ひとまず休憩が挟まれることになったところで、出入り口扉に見覚えのない学生の姿があった。
「お姉ちゃん!」
「お疲れ様、皆。ゆき」
颯爽と足を進めてきた学生は、確かめるまでもなかった。ゆきが姉と呼ばなくても、その上級生は彼女に何かしらの所縁が予想出来るほど、どことなく似通うものを備えていたのだ。
明るい感じの顔立ちに、肩に触れるか触れないかほどの茶髪。身長はゆきより十センチ程度高く、シンプルなシャツとタイトなサブリナパンツをとり合わせている。侠気な身のこなしも補翼して、とりわけしよりの方が共通したところがあるか。ただ、一つ一つの顔のパーツは、やはりドールめいた部長の持つ面影に重なる。
「久し振りです、真知(まち)先輩」
「あぁぁっ、相変わらずお綺麗ですね!」
「久し振り、有り難う。

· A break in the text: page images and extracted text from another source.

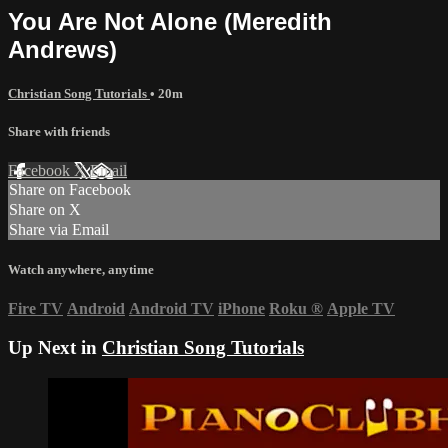
You Are Not Alone (Meredith
Andrews)
Christian Song Tutorials
• 20m
Share with friends
Facebook
X
Email
Share on Facebook
Share on X
Share via Email
Watch anywhere, anytime
Fire TV
Android
Android TV
iPhone
Roku
®
Apple TV
Up Next in
Christian Song Tutorials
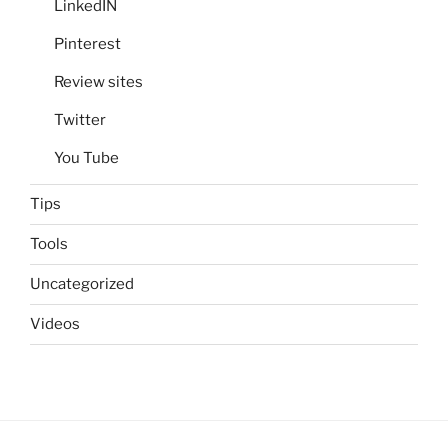
LinkedIN
Pinterest
Review sites
Twitter
You Tube
Tips
Tools
Uncategorized
Videos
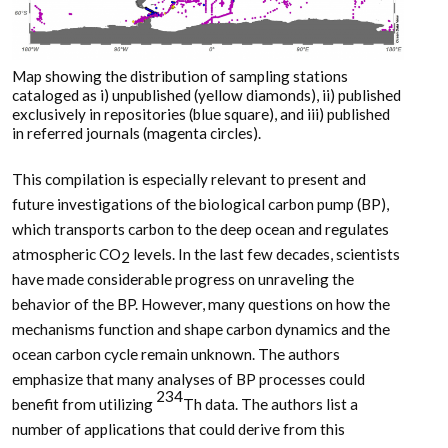
Map showing the distribution of sampling stations
cataloged as i) unpublished (yellow diamonds), ii) published
exclusively in repositories (blue square), and iii) published
in referred journals (magenta circles).
This compilation is especially relevant to present and
future investigations of the biological carbon pump (BP),
which transports carbon to the deep ocean and regulates
atmospheric CO
levels. In the last few decades, scientists
2
have made considerable progress on unraveling the
behavior of the BP. However, many questions on how the
mechanisms function and shape carbon dynamics and the
ocean carbon cycle remain unknown. The authors
emphasize that many analyses of BP processes could
234
benefit from utilizing
Th data. The authors list a
number of applications that could derive from this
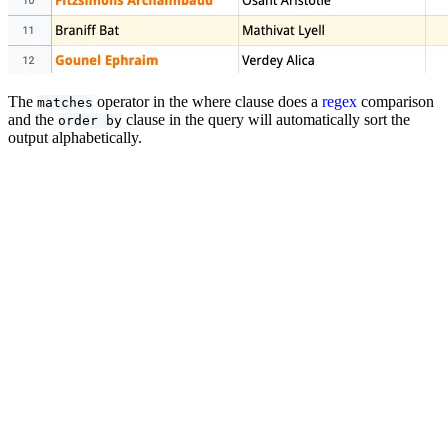
The
operator in the where clause does a
regex
comparison
matches
and the
clause in the query will automatically sort the
order by
output alphabetically.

急に来てごめんね?稽古順調だってゆきから聞いていて、一回生の二人にも会いたかったから」
「初めまして。丹羽のはなです」
「清水まひるです。宜しくお願いします」
真知と呼ばれたゆきの姉の視線を受けるや、まひるとのはなは雪崩れる勢いで会釈した。そんなに畏まらないで、と、真知から砕けた笑顔が返る。
二回生の、特に女子らは、恋でもしている目つきを真知に向けていた。普段はしよりに歯の浮くような美辞麗句を送っている彼女らは、ゆきに負けず劣らず、中性的な女に弱いのか。